This invention relates generally to computer vision and image processing, and more particularly to detecting and tracking objects using images acquired by a red, green, blue, and depth (RGB-D) sensor and processed by simultaneous localization and mapping (SLAM).
Object detecting, tracking, and pose estimation can be used in augmented reality, proximity sensing, robotics, and computer vision applications using 3D or RGB-D data acquired by, for example, an RGB-D sensor such as Kinect®. Similar to 2D feature descriptors used for 2D-image-based object detection, 3D feature descriptors that represent the local geometry can be defined for keypoints in 3D point clouds. Simpler 3D features, such as point pair features, can also be used in voting-based frameworks. Those 3D-feature-based approaches work well for objects with rich structure variations, but are not suitable for detecting objects with simple 3D shapes such as boxes.

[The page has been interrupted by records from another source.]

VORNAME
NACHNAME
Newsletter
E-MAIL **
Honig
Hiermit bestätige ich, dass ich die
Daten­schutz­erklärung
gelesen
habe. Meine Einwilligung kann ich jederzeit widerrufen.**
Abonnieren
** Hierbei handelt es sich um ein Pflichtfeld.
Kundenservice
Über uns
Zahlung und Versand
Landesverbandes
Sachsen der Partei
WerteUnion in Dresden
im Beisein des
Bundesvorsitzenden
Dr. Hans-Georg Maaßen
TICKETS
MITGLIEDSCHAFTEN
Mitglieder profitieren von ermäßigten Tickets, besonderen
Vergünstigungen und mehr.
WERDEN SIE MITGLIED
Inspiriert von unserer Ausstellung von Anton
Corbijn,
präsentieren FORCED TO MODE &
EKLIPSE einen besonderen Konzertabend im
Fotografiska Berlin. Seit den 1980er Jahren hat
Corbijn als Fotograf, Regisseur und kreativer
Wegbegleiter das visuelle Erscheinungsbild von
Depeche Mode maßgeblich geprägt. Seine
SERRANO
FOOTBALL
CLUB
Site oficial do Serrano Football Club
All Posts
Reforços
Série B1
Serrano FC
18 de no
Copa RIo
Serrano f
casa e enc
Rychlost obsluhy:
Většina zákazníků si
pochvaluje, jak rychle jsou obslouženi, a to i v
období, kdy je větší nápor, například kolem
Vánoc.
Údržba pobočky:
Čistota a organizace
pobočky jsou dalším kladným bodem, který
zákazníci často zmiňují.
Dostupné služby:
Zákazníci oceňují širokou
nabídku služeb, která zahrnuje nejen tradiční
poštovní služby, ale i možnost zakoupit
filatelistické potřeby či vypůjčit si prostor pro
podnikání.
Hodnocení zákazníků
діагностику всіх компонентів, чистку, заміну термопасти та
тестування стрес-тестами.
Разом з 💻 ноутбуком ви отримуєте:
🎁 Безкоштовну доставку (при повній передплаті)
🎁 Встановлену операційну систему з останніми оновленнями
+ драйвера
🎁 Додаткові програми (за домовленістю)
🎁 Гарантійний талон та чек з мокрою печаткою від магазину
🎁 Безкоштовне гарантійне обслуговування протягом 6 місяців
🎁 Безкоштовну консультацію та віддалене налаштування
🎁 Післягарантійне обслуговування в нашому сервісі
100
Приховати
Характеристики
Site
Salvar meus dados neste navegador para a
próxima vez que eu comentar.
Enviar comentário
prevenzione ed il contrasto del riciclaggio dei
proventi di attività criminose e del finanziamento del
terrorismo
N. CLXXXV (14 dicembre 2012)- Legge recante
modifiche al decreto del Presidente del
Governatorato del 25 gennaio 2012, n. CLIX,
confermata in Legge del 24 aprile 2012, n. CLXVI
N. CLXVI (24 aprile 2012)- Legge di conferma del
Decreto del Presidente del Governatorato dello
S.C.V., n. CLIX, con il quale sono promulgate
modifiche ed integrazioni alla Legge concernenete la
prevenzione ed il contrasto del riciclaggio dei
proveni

To handle simple as well as complex 3D shapes, RGB-D data have been exploited. Hinterstoisser et al. define multimodal templates for the detection of objects, while Drost et al. define multimodal pair features for the detection and pose estimation, see Hinterstoisser et al., “Multimodal templates for real-time detection of texture-less objects in heavily cluttered scenes,” Proc. IEEE Int'l Conf. Computer Vision (ICCV), pp. 858-865, November 2011, and Drost et al., “3D object detection and localization using multimodal point pair features,” in Proc. Int'l Conf. 3D Imaging, Modeling, Processing, Visualization and Transmission (3DIMPVT), pp. 9-16, October 2012.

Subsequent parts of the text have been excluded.